Werner W. Hohenner, 93, scientist who helped develop Polaris missile

THE BALTIMORE SUN

Werner Wilhelm Hohenner, a mechanical engineer and physicist who worked on the development of Germany's V-1 rocket during World War II and later played a major role in the design of the Polaris missile program for the Navy, died Friday at his Ellicott City home. He was 93.

Family members said that Mr. Hohenner, who had suffered a stroke the previous day, took his life.

His career spanned the pioneering days of rocketry in his native Germany to the development of the modern intercontinental ballistic missile (ICBM) for his adopted country.

Mr. Hohenner - like his noted colleague Werner von Braun and thousands of other German scientists - decided in the immediate postwar period to work for the United States rather than the Soviet Union.

He was born in 1907 in Braunschweig, Germany, and raised in Darmstadt, where his father was a professor at the Technical University of Darmstadt. He received his bachelor's degree in engineering and physics from the Technical University of Munich in 1929 and his master's degree in 1931.

During the 1930s, he was a staff member of the German Research Institute for Gliding in Darmstadt and received his doctorate while directing a design program that turned a drone - a pilotless airplane directed by remote control - into a weapon that was used against the British. He later headed the instrument department and was conducting infrared and aerodynamic research when the institute was relocated to Ainring near Salzburg, Austria, in 1940.

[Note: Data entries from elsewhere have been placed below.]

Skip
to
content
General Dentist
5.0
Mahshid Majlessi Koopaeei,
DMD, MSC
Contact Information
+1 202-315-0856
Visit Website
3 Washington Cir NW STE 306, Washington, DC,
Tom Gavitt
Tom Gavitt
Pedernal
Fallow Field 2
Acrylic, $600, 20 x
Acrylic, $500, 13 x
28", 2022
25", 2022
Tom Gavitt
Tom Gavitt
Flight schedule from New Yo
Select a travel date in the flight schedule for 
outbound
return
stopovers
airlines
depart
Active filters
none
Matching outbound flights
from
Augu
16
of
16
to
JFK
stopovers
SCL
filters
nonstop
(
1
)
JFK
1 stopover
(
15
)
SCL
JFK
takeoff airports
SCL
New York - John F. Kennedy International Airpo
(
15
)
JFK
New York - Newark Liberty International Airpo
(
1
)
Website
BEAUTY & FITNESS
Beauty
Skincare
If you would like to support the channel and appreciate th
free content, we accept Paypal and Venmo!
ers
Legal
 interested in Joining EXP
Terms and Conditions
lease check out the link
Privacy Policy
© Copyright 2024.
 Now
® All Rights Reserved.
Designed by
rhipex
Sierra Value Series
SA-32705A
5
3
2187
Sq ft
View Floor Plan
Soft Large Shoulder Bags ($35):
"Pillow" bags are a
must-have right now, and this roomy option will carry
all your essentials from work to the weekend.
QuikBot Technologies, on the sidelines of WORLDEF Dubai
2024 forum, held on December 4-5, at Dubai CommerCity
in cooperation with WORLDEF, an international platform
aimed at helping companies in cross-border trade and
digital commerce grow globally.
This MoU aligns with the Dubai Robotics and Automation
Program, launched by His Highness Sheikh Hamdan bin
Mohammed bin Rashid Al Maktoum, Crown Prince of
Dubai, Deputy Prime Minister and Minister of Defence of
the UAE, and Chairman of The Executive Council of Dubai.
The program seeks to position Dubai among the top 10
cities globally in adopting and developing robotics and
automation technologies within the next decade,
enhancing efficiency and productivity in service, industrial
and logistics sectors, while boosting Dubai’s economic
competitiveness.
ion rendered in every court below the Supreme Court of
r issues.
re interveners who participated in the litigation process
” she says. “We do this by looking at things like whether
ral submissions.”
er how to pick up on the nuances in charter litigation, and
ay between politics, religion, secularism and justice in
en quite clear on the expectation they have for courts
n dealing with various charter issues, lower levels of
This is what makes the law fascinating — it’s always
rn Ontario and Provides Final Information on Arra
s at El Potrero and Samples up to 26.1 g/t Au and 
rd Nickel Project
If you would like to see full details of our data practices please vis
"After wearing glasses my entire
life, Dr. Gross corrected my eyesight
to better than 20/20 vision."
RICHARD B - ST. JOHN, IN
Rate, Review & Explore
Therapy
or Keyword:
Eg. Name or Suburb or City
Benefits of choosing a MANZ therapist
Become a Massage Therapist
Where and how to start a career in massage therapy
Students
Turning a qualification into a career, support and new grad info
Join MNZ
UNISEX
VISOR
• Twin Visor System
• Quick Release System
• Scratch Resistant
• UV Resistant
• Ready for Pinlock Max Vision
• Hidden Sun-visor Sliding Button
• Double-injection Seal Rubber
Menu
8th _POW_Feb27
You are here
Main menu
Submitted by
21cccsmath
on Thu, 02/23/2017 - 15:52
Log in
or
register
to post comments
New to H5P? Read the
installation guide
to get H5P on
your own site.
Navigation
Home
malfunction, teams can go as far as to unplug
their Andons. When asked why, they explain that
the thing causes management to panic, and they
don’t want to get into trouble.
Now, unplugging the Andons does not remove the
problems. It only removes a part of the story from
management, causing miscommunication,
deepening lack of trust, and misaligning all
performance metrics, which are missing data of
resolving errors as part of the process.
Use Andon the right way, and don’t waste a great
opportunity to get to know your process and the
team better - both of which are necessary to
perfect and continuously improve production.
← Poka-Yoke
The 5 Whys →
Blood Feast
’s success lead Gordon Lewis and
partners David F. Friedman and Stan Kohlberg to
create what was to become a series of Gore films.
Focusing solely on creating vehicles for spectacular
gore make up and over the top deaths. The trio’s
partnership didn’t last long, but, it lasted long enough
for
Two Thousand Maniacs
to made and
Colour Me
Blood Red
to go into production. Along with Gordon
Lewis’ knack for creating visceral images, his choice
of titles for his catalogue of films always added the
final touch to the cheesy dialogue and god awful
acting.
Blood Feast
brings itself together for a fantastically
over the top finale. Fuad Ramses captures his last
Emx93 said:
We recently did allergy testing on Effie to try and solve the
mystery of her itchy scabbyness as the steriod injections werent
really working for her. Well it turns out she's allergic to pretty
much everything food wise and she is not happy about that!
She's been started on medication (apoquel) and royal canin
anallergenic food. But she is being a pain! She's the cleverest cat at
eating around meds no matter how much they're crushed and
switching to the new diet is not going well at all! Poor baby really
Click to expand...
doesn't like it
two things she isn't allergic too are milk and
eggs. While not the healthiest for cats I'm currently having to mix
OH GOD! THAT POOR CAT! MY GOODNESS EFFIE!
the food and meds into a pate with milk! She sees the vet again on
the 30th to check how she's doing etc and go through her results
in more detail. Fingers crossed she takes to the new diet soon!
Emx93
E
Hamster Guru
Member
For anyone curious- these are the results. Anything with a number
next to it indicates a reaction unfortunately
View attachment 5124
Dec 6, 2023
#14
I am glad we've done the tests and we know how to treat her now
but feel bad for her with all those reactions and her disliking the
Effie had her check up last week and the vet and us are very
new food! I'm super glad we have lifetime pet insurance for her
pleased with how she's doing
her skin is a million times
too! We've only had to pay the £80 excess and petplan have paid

In 1943, he was assigned to upgrade the Argus-Schmidt-Rohr pulse jet engine that was used with the Fiesler F103 anti-aircraft target drone, which had been selected by Adolf Hitler to become the deadly V-1. The rocket was the predecessor of today's cruise missile.

Known as "buzz bombs" for their eerie whistling sound while in flight, the V-1s were launched from occupied France across the English Channel to targets in London. They reached speeds of 350 mph and delivered a warhead of 1,800 pounds of explosives.

"He always remained mentally a scientist rather than a member of the military," said Paul Frederickson, of Los Alamos, N.M., a son-in-law and scientist. "He was a high-level civilian who knew very little [of] what was happening politically."

"He was never involved with the production or deployment of the V-1s," said Hans J. Schmitz of Catonsville, a friend and retired Westinghouse Electric Corp. senior quality engineer. "He was taken before a German tribunal and charged with treason after criticizing the V-2 rocket program as being costly in materials and production time. He was exonerated after a fellow scientist explained that he was simply an engineer stating material fact."

After the war, Mr. Hohenner spent a brief time in England as a prisoner of war before returning to Germany and working as a woodcutter in the forest near Bad Reichenhall.

In 1947, he was visited by Soviet officials who wanted him to travel to Russia and work in the country's developing rocket programs. Two days later, after U.S. Navy officials learned of the visit, he was aboard an airplane headed to the United States.

"The Allies were not about to let him go to the Russians," said Mr. Schmitz.

From 1947 until 1954, Mr. Hohenner was at the Point Mugu Naval Air Weapon Station in California, working in the Naval Ballistic Program that led to the development of the Polaris missile, the first U.S. submarine-launched ballistic missile.

During the rocket's development, Mr. Hohenner prevailed over Mr. von Braun, who insisted that the rocket be fueled by liquid rather than solid fuel.

"He brought a great knowledge ... in fuel handling, and convinced the Navy that if they followed von Braun's plan to use liquid fuel, which is dangerous, they could plan on losing a sub a year in accidents," said Robert L. Frohmuth, a retired Navy electrical engineer. "It was a breakthrough, and he was the one who got solid fuel missiles started, which are still being used today."

"His greatest achievement was the development of the Polaris," said Mr. Schmitz.

From 1957 until retiring in 1973, Mr. Hohenner was chief scientist at the air arm division at the Westinghouse plant in Linthicum, where he continued his work on weapon systems and ballistic missiles.

Mr. Hohenner, called "a highly civilized and gentle human being" by his son-in-law, enjoyed reading scientific journals and literature in English and German, playing the guitar and singing German songs.

He was a familiar figure in Columbia, walking daily around Wilde Lake, accompanied by his German shepherd.

In 1934, Mr. Hohenner married Paula Heiss, who died in 1958. He wed Felizia Schoenemann in 1964; she died in 1997.

Services were held yesterday.

He is survived by two sons, Harro Hohenner of Cupertino, Calif., and Wolfgang Hohenner of Columbia; two daughters, Rosmarie Frederickson of Los Alamos and Erika Ridgway of Annandale, Va.; nine grandchildren; and 17 great-grandchildren.